A Hybrid Finite Difference WENO-ZQ Fast Sweeping Method for Static Hamilton–Jacobi Equations

• Published in: Journal of scientific computing Vol. 83; no. 3; p. 54
• Main Authors: Ren, Yupeng, Xiong, Tao, Qiu, Jianxian
• Format: Journal Article
• Language: English
• Published: New York Springer US 01.06.2020; Springer Nature B.V
• Subjects: Algorithms; Approximation; Boundary value problems; Computational Mathematics and Numerical Analysis; Conservation laws; Finite difference method; Hamilton-Jacobi equation; Iterative methods; Mathematical and Computational Engineering; Mathematical and Computational Physics; Mathematics; Mathematics and Statistics; Parameter sensitivity; Stencils; Sweeping; Theoretical; WENO; Hybrid scheme; Finite difference; 65M60; Static Hamilton–Jacobi equation; Fast sweeping method; 35L65
• ISSN: 0885-7474; 1573-7691
• DOI: 10.1007/s10915-020-01228-7

In this paper, we propose to combine a new fifth order finite difference weighted essentially non-oscillatory (WENO) scheme with high order fast sweeping methods, for directly solving static Hamilton–Jacobi equations.
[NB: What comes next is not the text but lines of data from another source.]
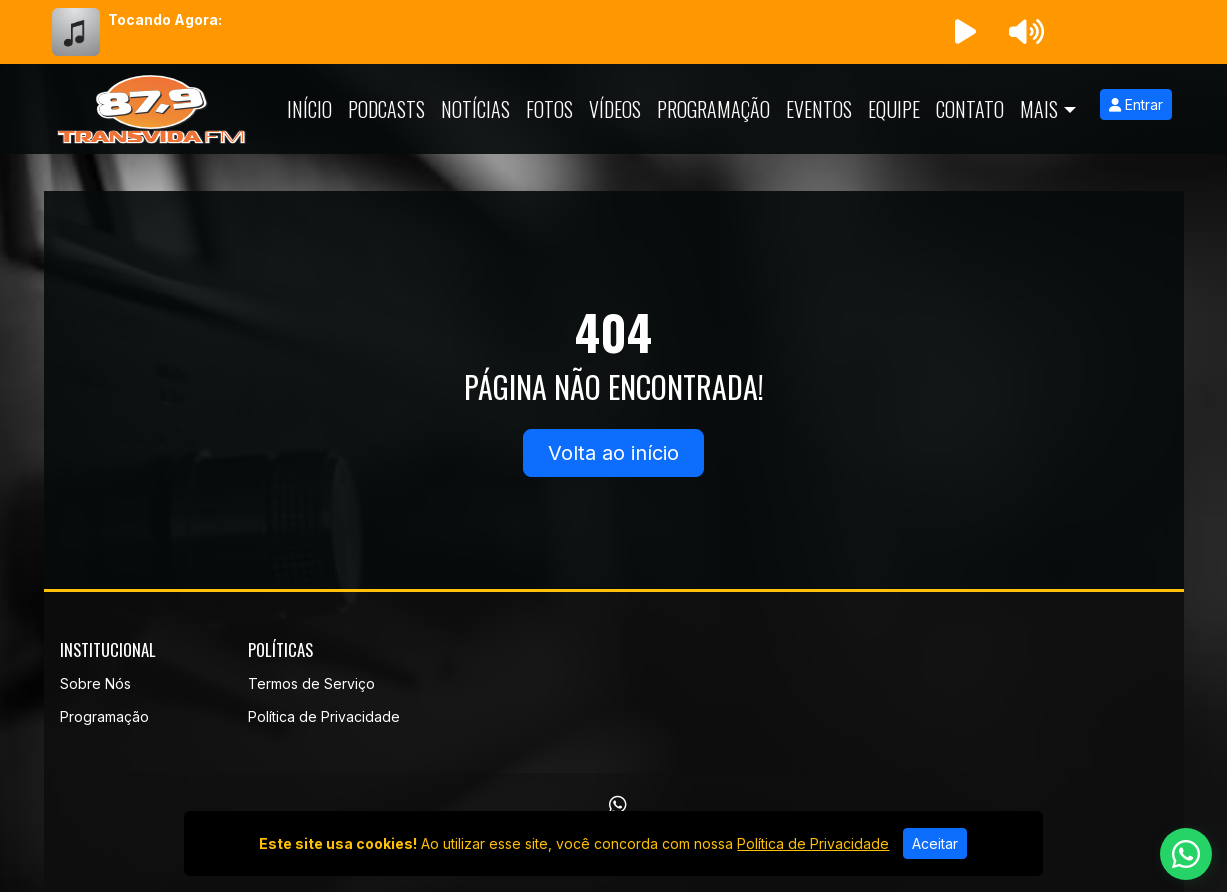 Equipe (894, 109)
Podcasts (386, 109)
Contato (970, 109)
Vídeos (615, 109)
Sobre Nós (95, 683)
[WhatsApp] (618, 805)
This is motivated by the work in Xiong et al. (J Sci Comput 45(1–3):514–536, 2010), where a fifth order fast sweeping method base on the classical finite difference WENO scheme is developed. Numerical results in Xiong et al. (2010) show that the iterative numbers of the scheme for some cases are very sensitive to the parameter ϵ , which is used to avoid the denominator to be 0 in the nonlinear weights. Here we propose to use the new fifth order finite difference WENO-ZQ scheme, which was recently developed in Zhu and Qiu (J Comput Phys 318:110–121, 2016), to alleviate this problem. Besides, to save computational cost from WENO reconstructions, a hybrid finite difference linear and WENO scheme is used, which works more robustly. Numerical experiments will be performed to demonstrate the good performance of the new proposed approach.